Formula for the $1\cdot 2 + 2\cdot 3 + 3\cdot 4+\ldots + n\cdot (n+1)$ sum

Solution 1:

Divide each term of the series by $2$. The result is $$\binom{2}{2}+\binom{3}{2}+\cdots+\binom{n+1}{2}.\tag{$1$}$$ We give a combinatorial argument that the sum $(1)$ is equal to $\binom{n+2}{3}$.

Now how many ways are there to choose three numbers from the numbers $1$ to $n+2$? The smallest number chosen could be $n$. Then there are $\binom{2}{2}$ ways to choose the other two. Or the smallest chosen number could be $n-1$, in which case there are $\binom{3}{2}$ ways to choose the other two. Or the smallest chosen number could be $n-2$, in which case there are $\binom{4}{2}$ ways to choose the other two.
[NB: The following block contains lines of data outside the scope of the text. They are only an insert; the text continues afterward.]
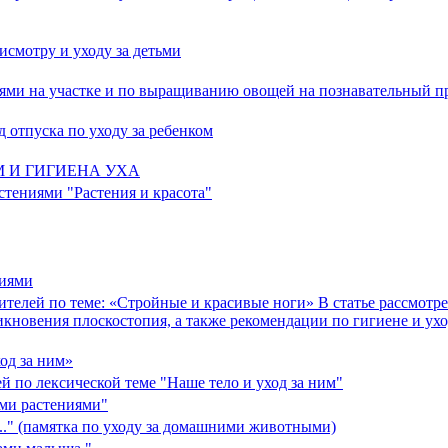
исмотру и уходу за детьми
иями на участке и по выращиванию овощей на познавательный п
 отпуска по уходу за ребенком
М И ГИГИЕНА УХА
стениями "Растения и красота"
ниями
ителей по теме: «Стройные и красивые ноги» В статье рассмотр
овения плоскостопия, а также рекомендации по гигиене и ухо
од за ним»
 по лексической теме "Наше тело и уход за ним"
ыми растениями"
..." (памятка по уходу за домашними животными)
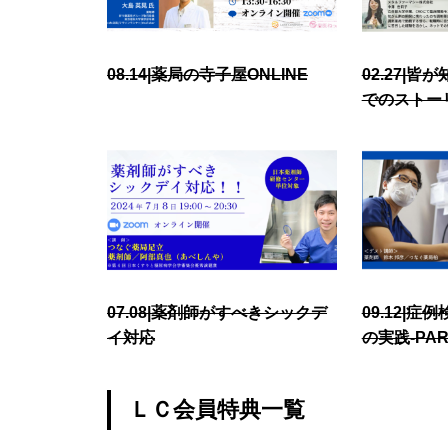
08.14|薬局の寺子屋ONLINE
02.27|
でのストー
07.08|薬剤師がすべきシックデ
09.12|
イ対応
の実践-PART
ＬＣ会員特典一覧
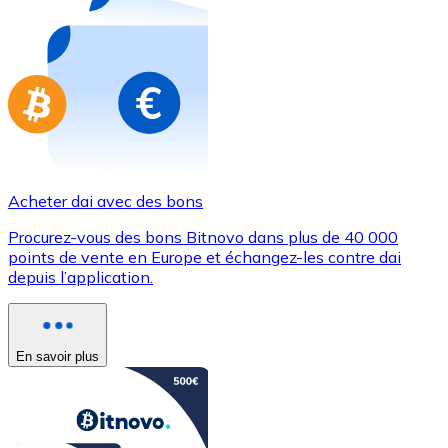
Achetez des cartes-cadeaux de vos marques préférées
Aller à la boutique de cartes-cadeaux
Acheter dai avec des bons
Procurez-vous des bons Bitnovo dans plus de 40 000
points de vente en Europe et échangez-les contre dai
depuis l’application.
En savoir plus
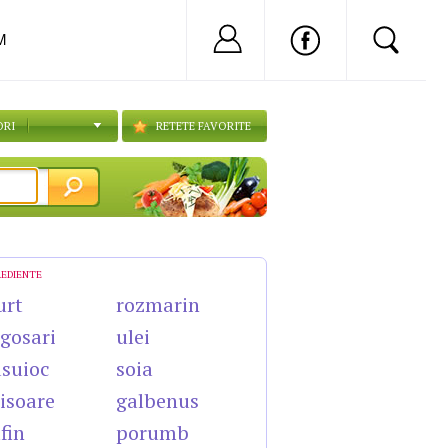
Nu ai cont?
Inregistreaza-
M
ORI
RETETE FAVORITE
REDIENTE
urt
rozmarin
gosari
ulei
suioc
soia
isoare
galbenus
fin
porumb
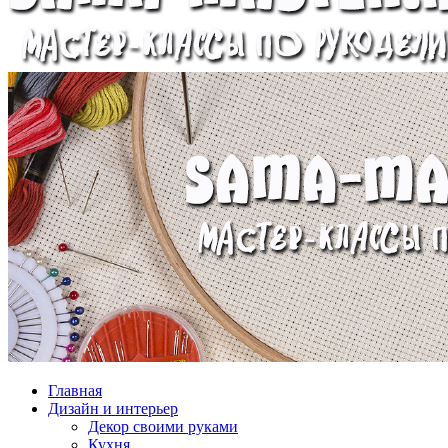
Главная
Дизайн и интерьер
Декор своими руками
Кухня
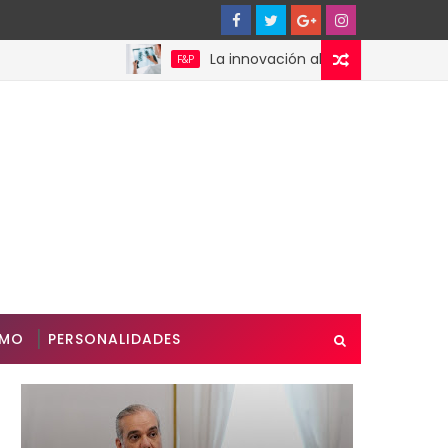
La innovación abre nuevas posibilidades 
F&P
SMO
PERSONALIDADES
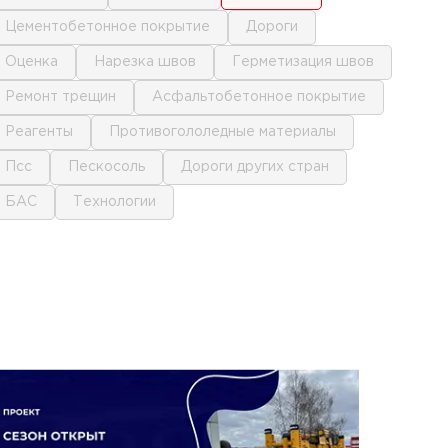
цементобетонное покрытие
дороги
оценка
нарезка швов
герметизация швов
ремонт трещин
асфальтобетонное покрытие
реагенты
противогололедные материалы
псс
пескосоль
дороги других стран
БАС
технологии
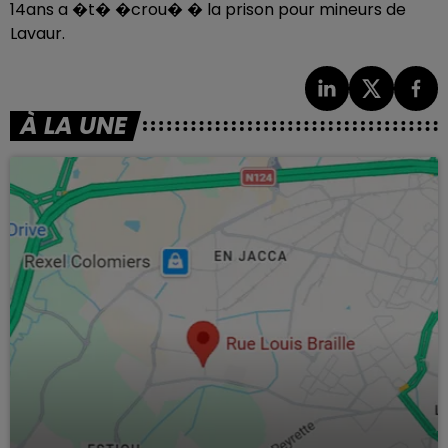
14ans a �t� �crou� � la prison pour mineurs de
Lavaur.
À LA UNE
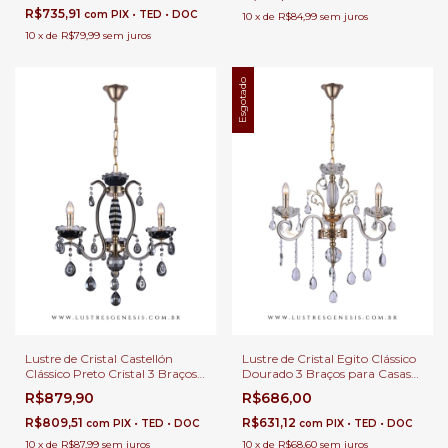
R$735,91
com
PIX • TED • DOC
10
x
de
R$84,99
sem juros
10
x
de
R$79,99
sem juros
Esgotado
Lustre de Cristal Castellón
Lustre de Cristal Egito Clássico
Clássico Preto Cristal 3 Braços
Dourado 3 Braços para Casas
para Casas com Pé Direito
com Pé Direito Duplo e Buffet
R$879,90
R$686,00
Duplo e Buffet
R$809,51
R$631,12
com
PIX • TED • DOC
com
PIX • TED • DOC
10
x
de
R$87,99
sem juros
10
x
de
R$68,60
sem juros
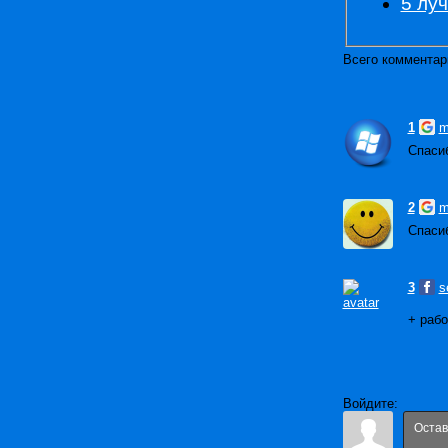
5 лу
Всего комментар
1
m
Спаси
2
m
Спасиб
3
s
+ раб
Войдите:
And so on, up to the smallest chosen number being $1$, in which case there are $\binom{n+1}{2}$ ways to choose the other two.

Thus half our sum is $\binom{n+2}{3}$, and we arrive at $$1\cdot 2+2\cdot 3+\cdots+n\cdot(n+1)=2\binom{n+2}{3}.$$

Solution 2:

$S_n = \sum_{k=1}^n k(k+1) = \sum_{k=1}^n k^2 + \sum_{k=1}^n k = \frac{n(n+1)(2n+1)}{6}+\frac{n(n+1)}{2} = \frac{n(n+1)(n+2)}{3}$

Solution 3:

$k(k+1) = \frac{1}{3}((k+1)^3-k^3-1)$. So all the $k$'s cancel, except the first and last. We get:

$\sum_1^n k(k+1) = \frac{1}{3}\sum_1^n ((k+1)^3-k^3-1) = \frac{1}{3}((n+1)^3-n-1) = \frac{1}{3}n(n+1)(n+2)$

Solution 4:

Not a smart way, but it is well-known that we have $$ \sum_{k=1}^nk=\frac{n(n+1)}{2}\qquad\mbox{and}\qquad \sum_{k=1}^nk^2=\frac{n(n+1)(2n+1)}{6}. $$ So $$ \sum_{k=1}^nk(k+1)=\sum_{k=1}^nk^2+k=\sum_{k=1}^nk^2+\sum_{k=1}^nk=\ldots $$ TonyK's answer is highly recommended: that's the smart way.